He expected policy easing in the form of an RRR cut, interest rate cut, a rise of total social financing or even an official statement indicating policy shift.
"We forecast the first RRR cut in Q1 and first rate cut in Q2, more likely to start in March," Zhang added.
JP Morgan's chief China economist Zhu Haibin said weak domestic demand and low inflation will create a loose trend for the monetary policy.
According to the National Bureau of Statistics, growth in the consumer price index (CPI), the main gauge of inflation, rebounded slightly to 1.5 percent in December from November's 1.4 percent, its slowest increase since November 2009.
The producer price index (PPI) slumped 3.3 percent in December from one year earlier, the sharpest fall in more than two years, and dropped 1.2 percent year on year in 2014.

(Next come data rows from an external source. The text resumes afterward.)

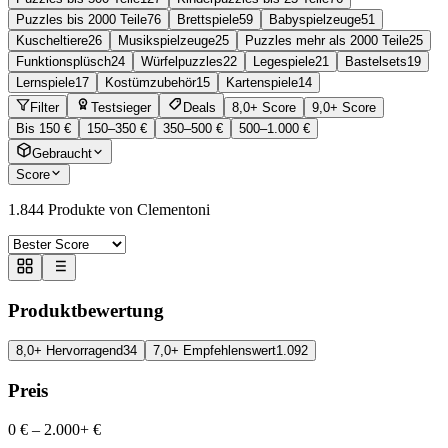
Puzzles bis 2000 Teile
76
Brettspiele
59
Babyspielzeuge
51
Kuscheltiere
26
Musikspielzeuge
25
Puzzles mehr als 2000 Teile
25
Funktionsplüsch
24
Würfelpuzzles
22
Legespiele
21
Bastelsets
19
Lernspiele
17
Kostümzubehör
15
Kartenspiele
14
Filter
Testsieger
Deals
8,0+ Score
9,0+ Score
Bis 150 €
150–350 €
350–500 €
500–1.000 €
Gebraucht
Score
1.844
Produkte von Clementoni
Produktbewertung
8,0+ Hervorragend
34
7,0+ Empfehlenswert
1.092
Preis
0 €
–
2.000+ €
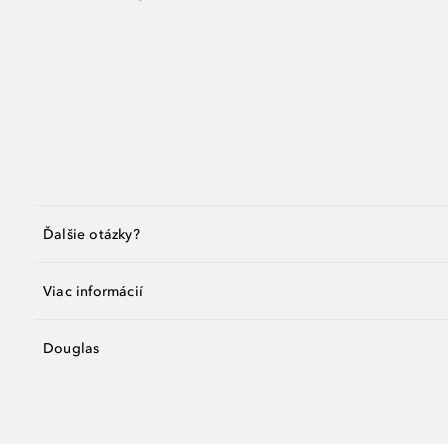
Ďalšie otázky?
Viac informácií
Douglas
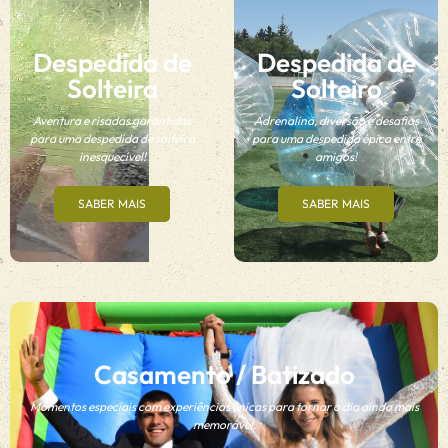
Despedida de
Despedida de
Solteira
Solteiro
Aventura e risadas garantidas
Adrenalina, diversão e desafios
para uma despedida de solteira
para uma despedida épica entre
inesquecível!
amigos!
SABER MAIS
SABER MAIS
Casamento / Batizado
Momentos especiais com experiências únicas para tornar o dia ainda mais
memorável.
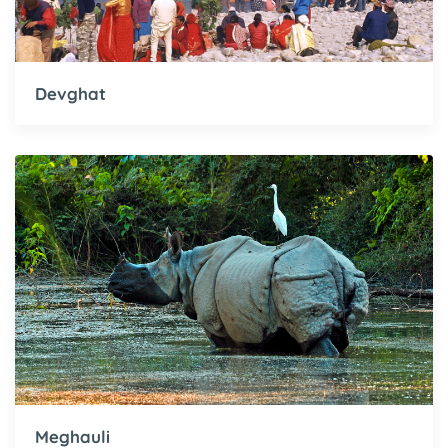
Devghat
Meghauli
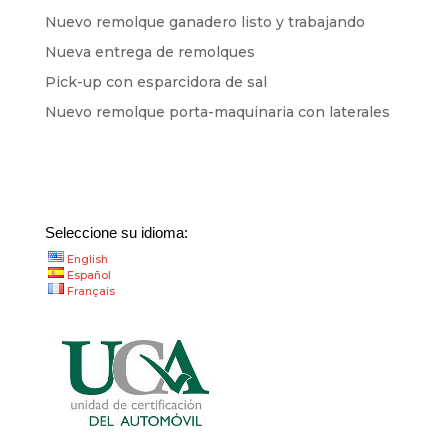
Nuevo remolque ganadero listo y trabajando
Nueva entrega de remolques
Pick-up con esparcidora de sal
Nuevo remolque porta-maquinaria con laterales
Seleccione su idioma:
English
Español
Français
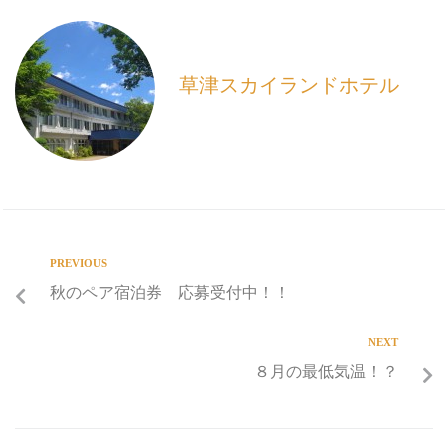
o
o
k
草津スカイランドホテル
PREVIOUS
秋のペア宿泊券 応募受付中！！
NEXT
８月の最低気温！？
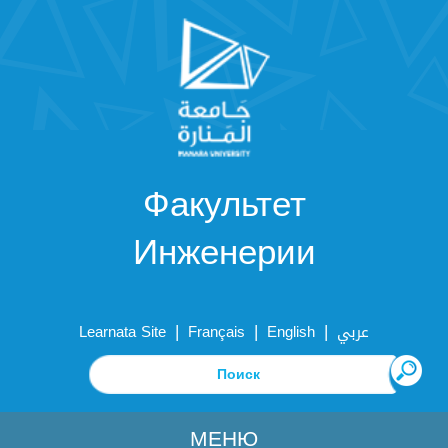
Факультет
Инженерии
|
|
|
Learnata Site
Français
English
عربي
МЕНЮ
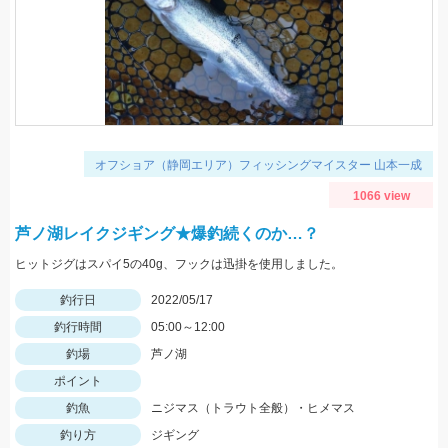
オフショア（静岡エリア）フィッシングマイスター 山本一成
1066 view
芦ノ湖レイクジギング★爆釣続くのか…？
ヒットジグはスパイ5の40g、フックは迅掛を使用しました。
釣行日
2022/05/17
釣行時間
05:00～12:00
釣場
芦ノ湖
ポイント
釣魚
ニジマス（トラウト全般）・ヒメマス
釣り方
ジギング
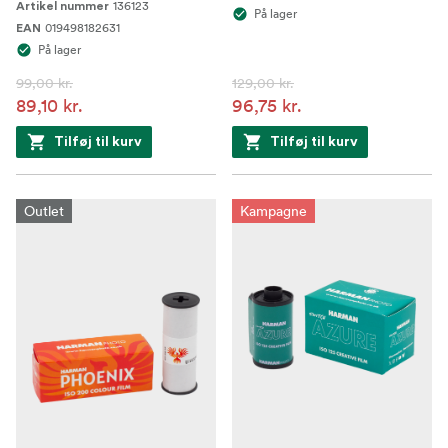
136123
Artikel nummer
På lager
019498182631
EAN
På lager
99,00 kr.
129,00 kr.
89,10 kr.
96,75 kr.
Tilføj til kurv
Tilføj til kurv
Outlet
Kampagne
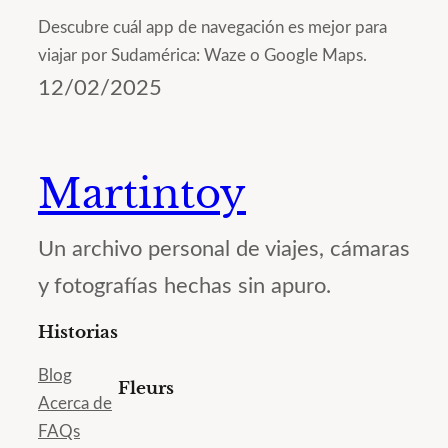
Descubre cuál app de navegación es mejor para
viajar por Sudamérica: Waze o Google Maps.
12/02/2025
Martintoy
Un archivo personal de viajes, cámaras
y fotografías hechas sin apuro.
Historias
Blog
Fleurs
Acerca de
FAQs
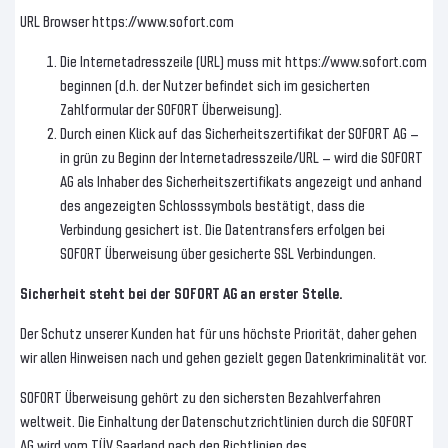
URL Browser https://www.sofort.com
Die Internetadresszeile (URL) muss mit https://www.sofort.com
beginnen (d.h. der Nutzer befindet sich im gesicherten
Zahlformular der SOFORT Überweisung).
Durch einen Klick auf das Sicherheitszertifikat der SOFORT AG –
in grün zu Beginn der Internetadresszeile/URL – wird die SOFORT
AG als Inhaber des Sicherheitszertifikats angezeigt und anhand
des angezeigten Schlosssymbols bestätigt, dass die
Verbindung gesichert ist. Die Datentransfers erfolgen bei
SOFORT Überweisung über gesicherte SSL Verbindungen.
Sicherheit steht bei der SOFORT AG an erster Stelle.
Der Schutz unserer Kunden hat für uns höchste Priorität, daher gehen
wir allen Hinweisen nach und gehen gezielt gegen Datenkriminalität vor.
SOFORT Überweisung gehört zu den sichersten Bezahlverfahren
weltweit. Die Einhaltung der Datenschutzrichtlinien durch die SOFORT
AG wird vom TÜV Saarland nach den Richtlinien des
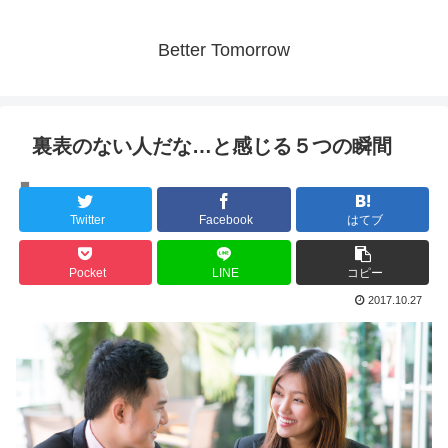
Better Tomorrow
裏表のない人だな…と感じる５つの瞬間
自己改革
Twitter
Facebook
はてブ
Pocket
LINE
コピー
2017.10.27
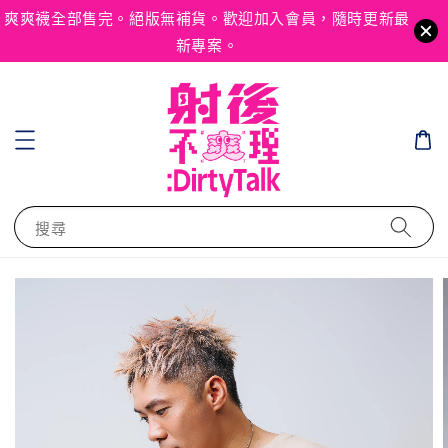
爽爽襪全部售完。絕版無補貨。歡迎加入會員，隨時更新最
新專案。
搜尋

Easing inflationary pressure will give the central bank more room to initiate measures to support growth.
"Our forecast looks for average CPI at 1.5 percent and PPI at 1.5 percent in 2015," Zhu said, "Low inflation and PPI deflation will become the bigger concern."
He also believes one interest rate cut and two RRR cuts will happen, and are more possible in Q1 and Q2, which will likely be accomplished by other quantitative measures like MLF and PSL.
In the first 10 months of 2014, the PBOC refrained from traditional monetary easing like rate cuts and RRR cuts, but an unexpected rate cut was announced in November.
On Nov 21, 2014, the central bank cut benchmark interest rates for the first time since the summer of 2012, fanning speculation that further moves like RRR cuts would follow in the coming months as 2014's growth figures are likely to register at the slowest pace in more than a decade.